┌─ MATERIAL TO PROCESS

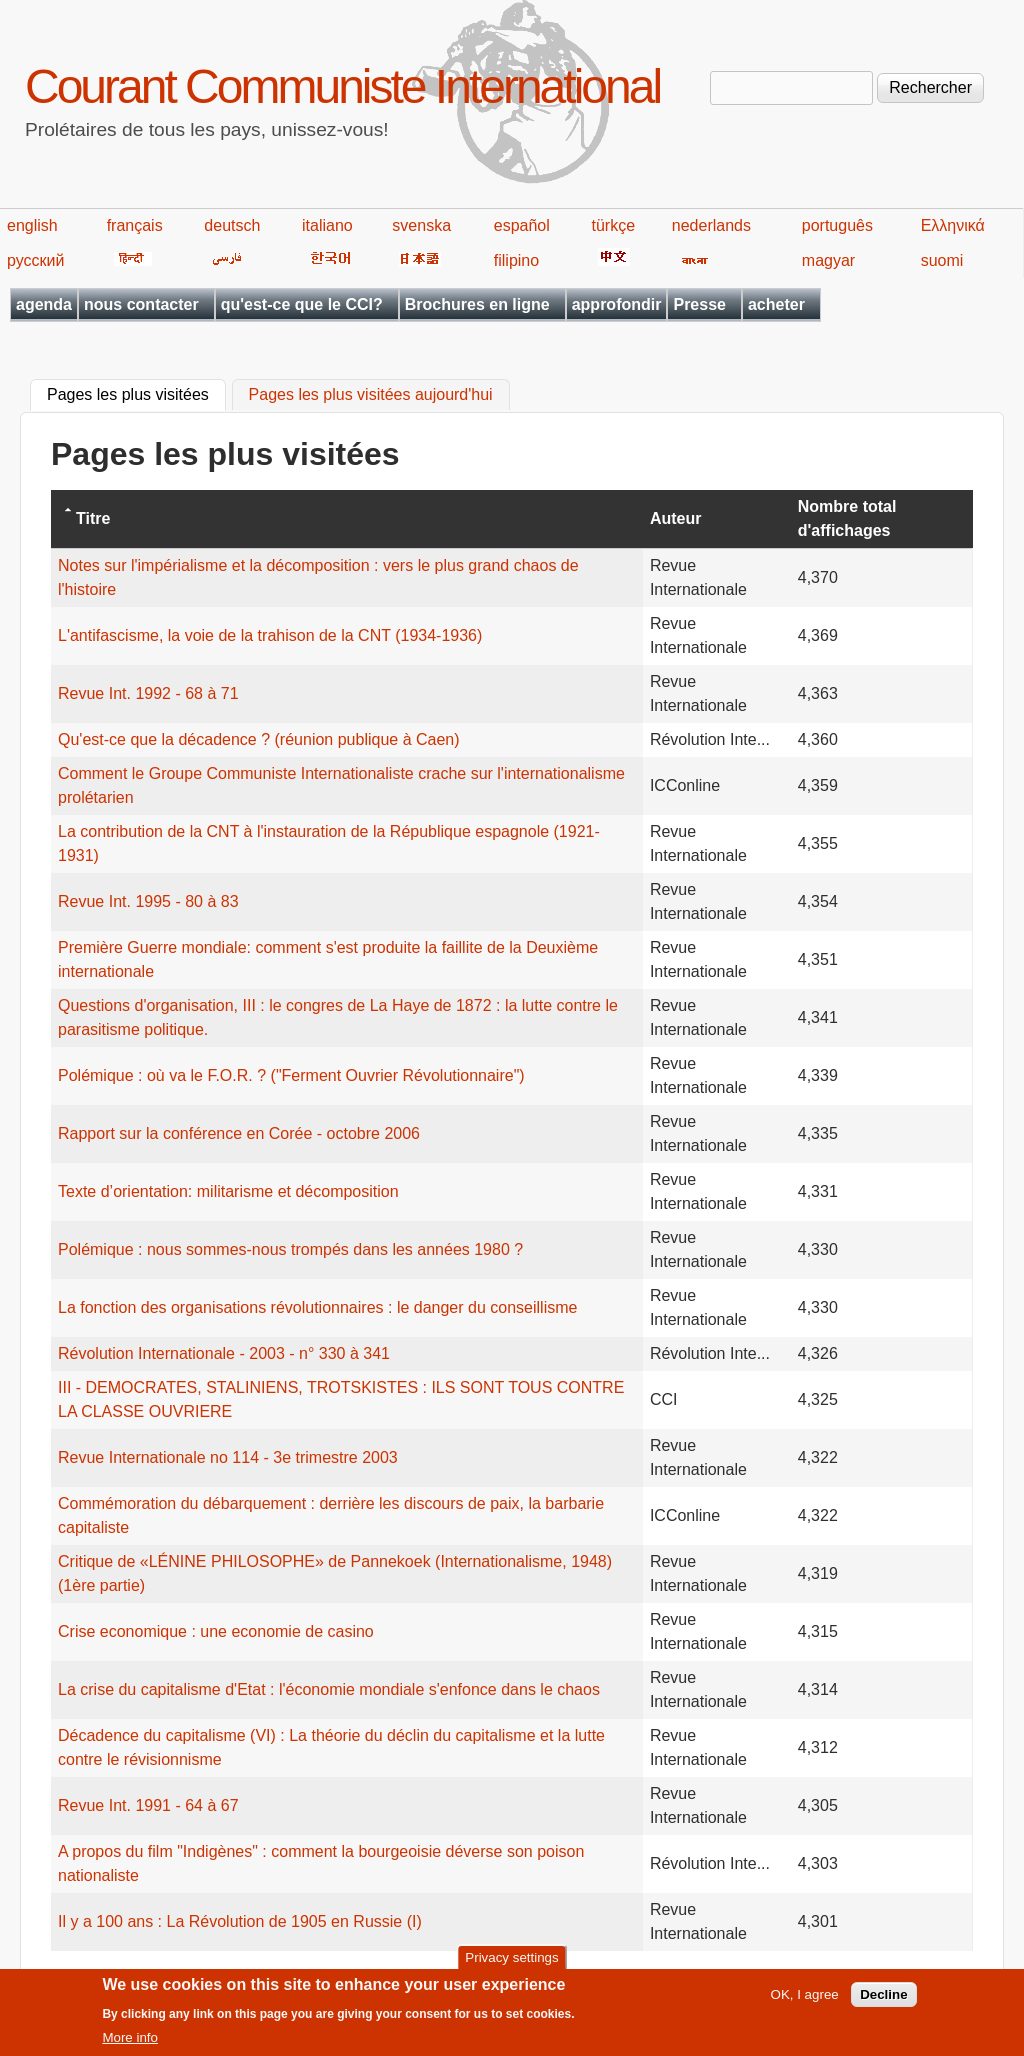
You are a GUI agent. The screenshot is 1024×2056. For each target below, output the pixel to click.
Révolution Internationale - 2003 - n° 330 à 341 (224, 1353)
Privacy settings (511, 1963)
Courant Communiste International (342, 86)
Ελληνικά (953, 225)
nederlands (711, 225)
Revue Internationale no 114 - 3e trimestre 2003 (228, 1457)
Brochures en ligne (477, 304)
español (522, 225)
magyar (828, 260)
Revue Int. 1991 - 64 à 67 (148, 1805)
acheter (776, 304)
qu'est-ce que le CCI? (302, 304)
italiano (327, 225)
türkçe (613, 225)
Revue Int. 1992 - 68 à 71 (148, 693)
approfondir (617, 304)
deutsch (232, 225)
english (32, 225)
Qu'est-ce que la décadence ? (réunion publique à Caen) (259, 739)
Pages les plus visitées (136, 393)
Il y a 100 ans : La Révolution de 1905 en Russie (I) (240, 1921)
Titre (93, 518)
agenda (44, 304)
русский (35, 260)
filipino (516, 260)
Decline (883, 2001)
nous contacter (141, 304)
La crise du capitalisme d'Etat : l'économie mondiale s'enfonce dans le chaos (329, 1689)
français (135, 225)
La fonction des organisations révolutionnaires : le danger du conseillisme (317, 1307)
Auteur (676, 518)
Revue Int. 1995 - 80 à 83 (148, 901)
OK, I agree (805, 2001)
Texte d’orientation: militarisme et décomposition (228, 1191)
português (837, 225)
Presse (699, 304)
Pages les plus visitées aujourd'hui (371, 395)
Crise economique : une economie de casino (216, 1631)
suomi (942, 260)
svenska (421, 225)
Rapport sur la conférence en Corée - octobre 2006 (239, 1133)
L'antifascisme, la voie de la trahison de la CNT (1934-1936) (270, 635)
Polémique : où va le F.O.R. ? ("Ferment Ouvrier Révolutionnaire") (291, 1075)
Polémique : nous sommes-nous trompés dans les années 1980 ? (290, 1249)
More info (130, 2044)
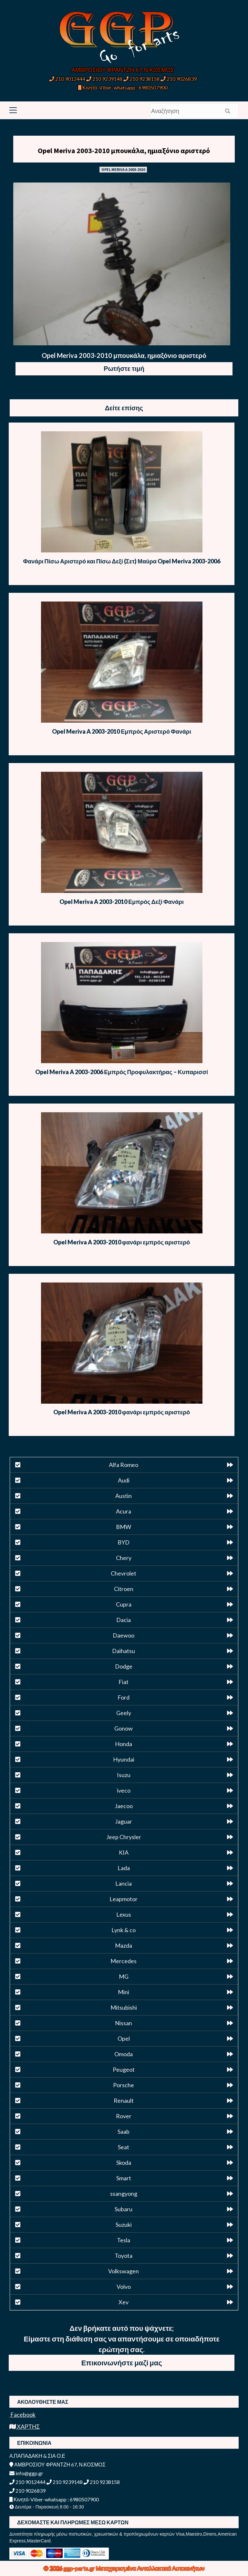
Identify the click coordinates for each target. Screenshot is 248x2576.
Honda (123, 1743)
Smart (123, 2178)
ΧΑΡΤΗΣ (24, 2426)
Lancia (123, 1883)
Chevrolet (123, 1573)
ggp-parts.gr (79, 2568)
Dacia (123, 1619)
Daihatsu (123, 1650)
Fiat (124, 1681)
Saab (123, 2131)
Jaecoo (124, 1805)
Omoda (123, 2054)
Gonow (123, 1728)
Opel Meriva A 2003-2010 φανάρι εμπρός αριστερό (121, 1242)
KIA (124, 1852)
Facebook (22, 2414)
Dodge (123, 1666)
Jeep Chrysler (123, 1836)
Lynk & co (123, 1929)
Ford (123, 1697)
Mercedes (123, 1960)
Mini (123, 1991)
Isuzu (123, 1774)
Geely (123, 1712)
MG (124, 1976)
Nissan (123, 2022)
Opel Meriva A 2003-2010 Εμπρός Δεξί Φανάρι (121, 901)
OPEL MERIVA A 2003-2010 (123, 169)
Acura (123, 1511)
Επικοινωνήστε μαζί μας (121, 2362)
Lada (124, 1867)
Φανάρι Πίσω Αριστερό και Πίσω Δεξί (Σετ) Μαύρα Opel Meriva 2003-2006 (121, 561)
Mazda (123, 1945)
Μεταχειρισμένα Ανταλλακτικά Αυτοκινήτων (150, 2568)
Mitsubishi (123, 2007)
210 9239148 (104, 79)
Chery (123, 1557)
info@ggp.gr (26, 2473)
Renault (124, 2100)
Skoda (123, 2162)
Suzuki (124, 2224)
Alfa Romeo (123, 1464)
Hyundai (123, 1759)
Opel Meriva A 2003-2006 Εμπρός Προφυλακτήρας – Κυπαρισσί (121, 1071)
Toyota (123, 2255)
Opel (124, 2038)
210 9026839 (178, 79)
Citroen (123, 1588)
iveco (123, 1790)
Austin (123, 1495)
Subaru (123, 2209)
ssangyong (123, 2193)
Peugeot (124, 2069)
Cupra (123, 1604)
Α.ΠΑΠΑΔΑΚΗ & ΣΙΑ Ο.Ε (37, 2456)
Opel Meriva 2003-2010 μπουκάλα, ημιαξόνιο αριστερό (124, 150)
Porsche (123, 2085)
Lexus (123, 1914)
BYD (123, 1542)
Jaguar (123, 1821)
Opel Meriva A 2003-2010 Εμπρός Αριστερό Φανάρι (121, 731)
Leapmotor (123, 1898)
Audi (123, 1480)
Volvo (124, 2286)
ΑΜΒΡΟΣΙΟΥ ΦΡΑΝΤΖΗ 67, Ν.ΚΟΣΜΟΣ (122, 69)
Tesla (123, 2240)
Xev (124, 2302)
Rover (123, 2116)
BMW (123, 1526)
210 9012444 (67, 79)
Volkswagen (123, 2271)
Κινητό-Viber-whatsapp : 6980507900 (123, 87)
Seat (123, 2147)
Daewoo (123, 1635)
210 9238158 (141, 79)
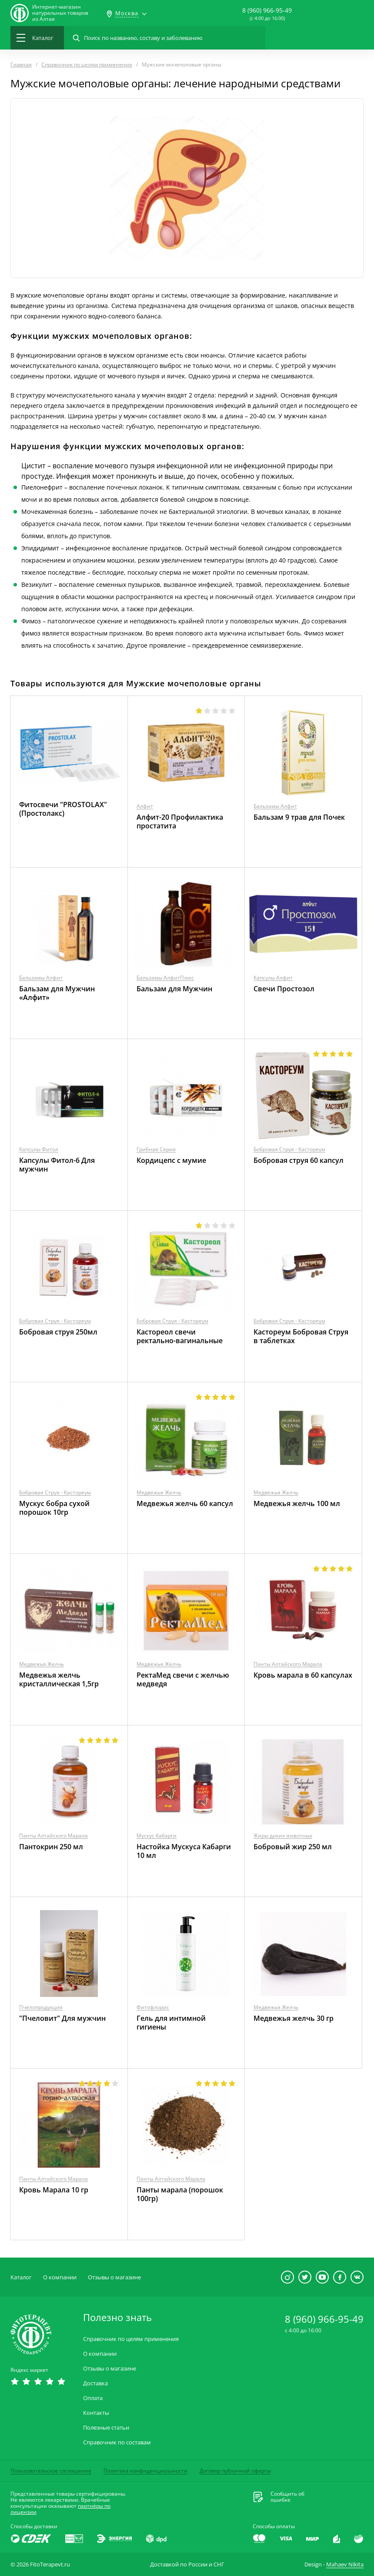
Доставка (95, 2383)
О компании (60, 2277)
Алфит (145, 806)
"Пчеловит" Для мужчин (62, 2018)
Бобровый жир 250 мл (293, 1846)
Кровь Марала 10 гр (53, 2190)
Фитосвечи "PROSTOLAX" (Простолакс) (63, 809)
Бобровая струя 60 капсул (299, 1160)
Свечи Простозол (284, 988)
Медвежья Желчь (159, 1492)
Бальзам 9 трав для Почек (299, 817)
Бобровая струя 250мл (58, 1332)
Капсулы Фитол (38, 1149)
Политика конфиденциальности (145, 2470)
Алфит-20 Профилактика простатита (180, 821)
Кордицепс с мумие (171, 1160)
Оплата (93, 2398)
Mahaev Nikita (345, 2564)
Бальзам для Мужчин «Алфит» (57, 993)
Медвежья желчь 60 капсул (185, 1503)
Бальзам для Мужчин (174, 988)
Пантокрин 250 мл (51, 1846)
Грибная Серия (156, 1149)
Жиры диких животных (283, 1835)
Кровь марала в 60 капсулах (303, 1675)
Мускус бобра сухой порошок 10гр (54, 1508)
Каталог (21, 2277)
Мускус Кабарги (157, 1835)
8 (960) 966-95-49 (267, 10)
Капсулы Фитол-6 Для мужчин (57, 1165)
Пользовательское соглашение (50, 2470)
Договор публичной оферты (235, 2470)
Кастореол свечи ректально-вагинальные (180, 1336)
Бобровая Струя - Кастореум (289, 1149)
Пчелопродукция (41, 2007)
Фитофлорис (153, 2007)
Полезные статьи (106, 2427)
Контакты (96, 2413)
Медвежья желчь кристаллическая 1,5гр (59, 1679)
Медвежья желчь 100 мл (297, 1503)
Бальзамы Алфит (275, 806)
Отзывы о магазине (114, 2277)
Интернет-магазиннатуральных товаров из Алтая (60, 13)
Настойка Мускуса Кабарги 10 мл (184, 1851)
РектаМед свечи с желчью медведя (183, 1679)
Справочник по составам (117, 2442)
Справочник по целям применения (131, 2339)
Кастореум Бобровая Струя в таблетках (301, 1336)
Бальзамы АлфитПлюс (165, 977)
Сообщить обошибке (287, 2497)
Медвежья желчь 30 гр (294, 2018)
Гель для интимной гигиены (171, 2022)
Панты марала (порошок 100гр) (180, 2194)
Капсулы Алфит (273, 977)
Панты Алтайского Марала (288, 1664)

└─

ASSIGNMENT = With pictures excluded, the data must be transcribed in full and to the letter.

YOUR RESPONSE =
You are a GUI agent. The screenshot is 1024×2056. For each target below, output the pixel to click.
Révolution Internationale - 2003 - n° 330 à 341 (224, 1353)
Privacy settings (511, 1963)
Courant Communiste International (342, 86)
Ελληνικά (953, 225)
nederlands (711, 225)
Revue Internationale no 114 - 3e trimestre 2003 (228, 1457)
Brochures en ligne (477, 304)
español (522, 225)
magyar (828, 260)
Revue Int. 1991 - 64 à 67 (148, 1805)
acheter (776, 304)
qu'est-ce que le CCI? (302, 304)
italiano (327, 225)
türkçe (613, 225)
Revue Int. 1992 - 68 à 71 (148, 693)
approfondir (617, 304)
deutsch (232, 225)
english (32, 225)
Qu'est-ce que la décadence ? (réunion publique à Caen) (259, 739)
Pages les plus visitées (136, 393)
Il y a 100 ans : La Révolution de 1905 en Russie (I) (240, 1921)
Titre (93, 518)
agenda (44, 304)
русский (35, 260)
filipino (516, 260)
Decline (883, 2001)
nous contacter (141, 304)
La crise du capitalisme d'Etat : l'économie mondiale s'enfonce dans le chaos (329, 1689)
français (135, 225)
La fonction des organisations révolutionnaires : le danger du conseillisme (317, 1307)
Auteur (676, 518)
Revue Int. 1995 - 80 à 83 (148, 901)
OK, I agree (805, 2001)
Texte d’orientation: militarisme et décomposition (228, 1191)
português (837, 225)
Presse (699, 304)
Pages les plus visitées aujourd'hui (371, 395)
Crise economique : une economie de casino (216, 1631)
suomi (942, 260)
svenska (421, 225)
Rapport sur la conférence en Corée - octobre 2006 (239, 1133)
L'antifascisme, la voie de la trahison de la CNT (1934-1936) (270, 635)
Polémique : où va le F.O.R. ? ("Ferment Ouvrier Révolutionnaire") (291, 1075)
Polémique : nous sommes-nous trompés dans les années 1980 ? (290, 1249)
More info (130, 2044)
Identify the click coordinates for each target. Screenshot is 248x2576.
Honda (123, 1743)
Smart (123, 2178)
ΧΑΡΤΗΣ (24, 2426)
Lancia (123, 1883)
Chevrolet (123, 1573)
ggp-parts.gr (79, 2568)
Dacia (123, 1619)
Daihatsu (123, 1650)
Fiat (124, 1681)
Saab (123, 2131)
Jaecoo (124, 1805)
Omoda (123, 2054)
Gonow (123, 1728)
Opel Meriva A 2003-2010 φανάρι εμπρός αριστερό (121, 1242)
KIA (124, 1852)
Facebook (22, 2414)
Dodge (123, 1666)
Jeep Chrysler (123, 1836)
Lynk & co (123, 1929)
Ford (123, 1697)
Mercedes (123, 1960)
Mini (123, 1991)
Isuzu (123, 1774)
Geely (123, 1712)
MG (124, 1976)
Nissan (123, 2022)
Opel Meriva A 2003-2010 Εμπρός Δεξί Φανάρι (121, 901)
OPEL MERIVA A 2003-2010 (123, 169)
Acura (123, 1511)
Επικοινωνήστε μαζί μας (121, 2362)
Lada (124, 1867)
Φανάρι Πίσω Αριστερό και Πίσω Δεξί (Σετ) Μαύρα Opel Meriva 2003-2006 (121, 561)
Mazda (123, 1945)
Μεταχειρισμένα Ανταλλακτικά Αυτοκινήτων (150, 2568)
Mitsubishi (123, 2007)
210 9239148 (104, 79)
Chery (123, 1557)
info@ggp.gr (26, 2473)
Renault (124, 2100)
Skoda (123, 2162)
Suzuki (124, 2224)
Alfa Romeo (123, 1464)
Hyundai (123, 1759)
Opel Meriva A 2003-2006 Εμπρός Προφυλακτήρας – Κυπαρισσί (121, 1071)
Toyota (123, 2255)
Opel (124, 2038)
210 9026839 (178, 79)
Citroen (123, 1588)
iveco (123, 1790)
Austin (123, 1495)
Subaru (123, 2209)
ssangyong (123, 2193)
Peugeot (124, 2069)
Cupra (123, 1604)
Α.ΠΑΠΑΔΑΚΗ & ΣΙΑ Ο.Ε (37, 2456)
Opel Meriva 2003-2010 μπουκάλα, ημιαξόνιο αριστερό (124, 150)
Porsche (123, 2085)
Lexus (123, 1914)
BYD (123, 1542)
Jaguar (123, 1821)
Opel Meriva A 2003-2010 Εμπρός Αριστερό Φανάρι (121, 731)
Leapmotor (123, 1898)
Audi (123, 1480)
Volvo (124, 2286)
ΑΜΒΡΟΣΙΟΥ ΦΡΑΝΤΖΗ 67, Ν.ΚΟΣΜΟΣ (122, 69)
Tesla (123, 2240)
Xev (124, 2302)
Rover (123, 2116)
BMW (123, 1526)
210 9012444 (67, 79)
Volkswagen (123, 2271)
Κινητό-Viber-whatsapp : 6980507900 (123, 87)
Seat (123, 2147)
Daewoo (123, 1635)
210 9238158 (141, 79)
Доставка (95, 2383)
О компании (60, 2277)
Алфит (145, 806)
"Пчеловит" Для мужчин (62, 2018)
Бобровый жир 250 мл (293, 1846)
Кровь Марала 10 гр (53, 2190)
Фитосвечи "PROSTOLAX" (Простолакс) (63, 809)
Бобровая струя 60 капсул (299, 1160)
Свечи Простозол (284, 988)
Медвежья Желчь (159, 1492)
Бальзам 9 трав для Почек (299, 817)
Бобровая струя 250мл (58, 1332)
Капсулы Фитол (38, 1149)
Политика конфиденциальности (145, 2470)
Алфит-20 Профилактика простатита (180, 821)
Кордицепс с мумие (171, 1160)
Оплата (93, 2398)
Mahaev Nikita (345, 2564)
Бальзам для Мужчин «Алфит» (57, 993)
Медвежья желчь 60 капсул (185, 1503)
Бальзам для Мужчин (174, 988)
Пантокрин 250 мл (51, 1846)
Грибная Серия (156, 1149)
Жиры диких животных (283, 1835)
Кровь марала в 60 капсулах (303, 1675)
Мускус бобра сухой порошок 10гр (54, 1508)
Каталог (21, 2277)
Мускус Кабарги (157, 1835)
8 (960) 966-95-49 (267, 10)
Капсулы Фитол-6 Для мужчин (57, 1165)
Пользовательское соглашение (50, 2470)
Договор публичной оферты (235, 2470)
Кастореол свечи ректально-вагинальные (180, 1336)
Бобровая Струя - Кастореум (289, 1149)
Пчелопродукция (41, 2007)
Фитофлорис (153, 2007)
Полезные статьи (106, 2427)
Контакты (96, 2413)
Медвежья желчь кристаллическая 1,5гр (59, 1679)
Медвежья желчь 100 мл (297, 1503)
Бальзамы Алфит (275, 806)
Отзывы о магазине (114, 2277)
Интернет-магазиннатуральных товаров из Алтая (60, 13)
Настойка Мускуса Кабарги 10 мл (184, 1851)
РектаМед свечи с желчью медведя (183, 1679)
Справочник по составам (117, 2442)
Справочник по целям применения (131, 2339)
Кастореум Бобровая Струя в таблетках (301, 1336)
Бальзамы АлфитПлюс (165, 977)
Сообщить обошибке (287, 2497)
Медвежья желчь 30 гр (294, 2018)
Гель для интимной гигиены (171, 2022)
Панты марала (порошок 100гр) (180, 2194)
Капсулы Алфит (273, 977)
Панты Алтайского Марала (288, 1664)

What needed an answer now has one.